McIntyre v. State
This text of 789 So. 2d 478 (McIntyre v. State) is published on Counsel Stack Legal Research, covering District Court of Appeal of Florida primary law. Counsel Stack provides free access to over 12 million legal documents including statutes, case law, regulations, and constitutions.
Opinion
Terry McINTYRE, Appellant,
v.
STATE of Florida, Appellee.
District Court of Appeal of Florida, Fourth District.

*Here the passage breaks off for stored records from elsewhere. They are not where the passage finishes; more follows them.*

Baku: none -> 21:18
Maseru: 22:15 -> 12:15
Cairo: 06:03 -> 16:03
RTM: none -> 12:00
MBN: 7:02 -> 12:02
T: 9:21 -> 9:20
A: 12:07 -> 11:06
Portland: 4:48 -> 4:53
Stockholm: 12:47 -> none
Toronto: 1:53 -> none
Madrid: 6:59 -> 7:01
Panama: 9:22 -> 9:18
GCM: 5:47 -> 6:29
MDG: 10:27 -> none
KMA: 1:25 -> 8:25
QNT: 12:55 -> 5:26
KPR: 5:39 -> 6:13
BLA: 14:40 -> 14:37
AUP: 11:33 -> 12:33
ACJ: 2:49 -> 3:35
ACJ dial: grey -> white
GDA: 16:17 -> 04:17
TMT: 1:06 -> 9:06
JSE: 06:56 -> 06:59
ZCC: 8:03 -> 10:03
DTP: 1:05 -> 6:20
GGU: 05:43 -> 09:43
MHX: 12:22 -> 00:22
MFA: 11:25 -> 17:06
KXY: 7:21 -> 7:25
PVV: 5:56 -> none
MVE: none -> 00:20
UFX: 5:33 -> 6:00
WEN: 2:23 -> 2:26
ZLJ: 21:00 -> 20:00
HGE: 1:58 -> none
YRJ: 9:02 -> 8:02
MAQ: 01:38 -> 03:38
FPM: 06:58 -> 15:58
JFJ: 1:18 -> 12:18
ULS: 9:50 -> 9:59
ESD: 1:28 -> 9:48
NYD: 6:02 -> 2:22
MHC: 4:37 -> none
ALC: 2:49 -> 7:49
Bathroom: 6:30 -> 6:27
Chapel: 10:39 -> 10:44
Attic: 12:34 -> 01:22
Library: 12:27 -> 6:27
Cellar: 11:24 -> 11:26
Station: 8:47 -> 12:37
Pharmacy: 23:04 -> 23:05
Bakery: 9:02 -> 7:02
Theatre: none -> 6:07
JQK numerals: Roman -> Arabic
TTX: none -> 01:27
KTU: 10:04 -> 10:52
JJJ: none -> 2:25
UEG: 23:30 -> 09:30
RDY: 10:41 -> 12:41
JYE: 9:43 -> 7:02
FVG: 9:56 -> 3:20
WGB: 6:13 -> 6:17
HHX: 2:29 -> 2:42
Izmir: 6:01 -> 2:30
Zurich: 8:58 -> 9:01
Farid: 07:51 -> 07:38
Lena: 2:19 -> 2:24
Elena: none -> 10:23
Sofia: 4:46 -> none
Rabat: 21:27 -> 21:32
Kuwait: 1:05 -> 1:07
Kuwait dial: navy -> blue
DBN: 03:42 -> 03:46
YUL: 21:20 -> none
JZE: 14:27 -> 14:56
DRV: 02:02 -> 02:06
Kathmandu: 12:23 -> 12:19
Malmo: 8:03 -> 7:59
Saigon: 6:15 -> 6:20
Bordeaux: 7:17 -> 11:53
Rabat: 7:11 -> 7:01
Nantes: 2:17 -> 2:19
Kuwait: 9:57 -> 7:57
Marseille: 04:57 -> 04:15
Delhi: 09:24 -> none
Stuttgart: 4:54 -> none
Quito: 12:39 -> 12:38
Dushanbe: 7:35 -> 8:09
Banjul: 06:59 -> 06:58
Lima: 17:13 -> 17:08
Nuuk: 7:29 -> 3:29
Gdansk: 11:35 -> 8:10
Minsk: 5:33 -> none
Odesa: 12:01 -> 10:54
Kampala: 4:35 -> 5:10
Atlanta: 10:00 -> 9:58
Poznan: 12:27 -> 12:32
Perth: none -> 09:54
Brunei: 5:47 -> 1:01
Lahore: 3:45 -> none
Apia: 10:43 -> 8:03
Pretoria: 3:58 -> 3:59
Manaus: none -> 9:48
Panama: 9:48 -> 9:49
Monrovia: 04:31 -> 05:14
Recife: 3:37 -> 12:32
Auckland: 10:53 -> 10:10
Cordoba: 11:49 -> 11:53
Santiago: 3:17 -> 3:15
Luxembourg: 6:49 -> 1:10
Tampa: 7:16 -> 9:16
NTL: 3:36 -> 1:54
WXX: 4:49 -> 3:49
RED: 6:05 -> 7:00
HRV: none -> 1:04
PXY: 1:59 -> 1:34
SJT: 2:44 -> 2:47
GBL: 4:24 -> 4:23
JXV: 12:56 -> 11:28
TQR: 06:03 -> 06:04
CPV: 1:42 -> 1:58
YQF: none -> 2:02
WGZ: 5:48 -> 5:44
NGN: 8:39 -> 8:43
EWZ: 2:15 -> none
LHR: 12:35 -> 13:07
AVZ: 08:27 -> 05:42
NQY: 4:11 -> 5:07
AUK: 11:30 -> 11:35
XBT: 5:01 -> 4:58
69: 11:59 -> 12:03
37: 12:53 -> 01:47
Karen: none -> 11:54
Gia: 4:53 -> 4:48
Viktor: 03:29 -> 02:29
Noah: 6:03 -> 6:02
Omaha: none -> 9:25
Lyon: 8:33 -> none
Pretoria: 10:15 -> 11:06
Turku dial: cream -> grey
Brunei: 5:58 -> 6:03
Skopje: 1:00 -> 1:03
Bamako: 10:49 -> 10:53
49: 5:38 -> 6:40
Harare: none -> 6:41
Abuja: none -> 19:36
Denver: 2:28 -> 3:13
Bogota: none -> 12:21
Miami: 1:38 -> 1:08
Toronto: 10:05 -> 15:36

Terry McIntyre, Jasper, pro se.
No appearance required for appellee.
PER CURIAM.
We affirm in part the order denying Appellant's motion for postconviction relief. Our affirmance is without prejudice to Appellant's right to refile his second and third grounds for relief, concerning his habitual offender sentencing and the calculation of his sentencing guidelines scoresheet, in a proper amended motion that includes the history of any prior attempts at collateral relief. See Fla. R.Crim. P. 3.850(c), 3.987; Woods v. State, 740 So.2d 600 (Fla. 4th DCA 1999). However, Appellant's first ground, alleging ineffective assistance of trial counsel in failing to file a notice of appeal of the conviction and sentence, should have been dismissed for lack of jurisdiction. Such claims are to be raised by petition for belated appeal, filed in the appellate court to which the appeal should have been taken. See Fla. R.App. P. 9.141(c).
*479 Affirmed in part without prejudice; reversed in part, and remanded.
GUNTHER, WARNER and STEVENSON, JJ., concur.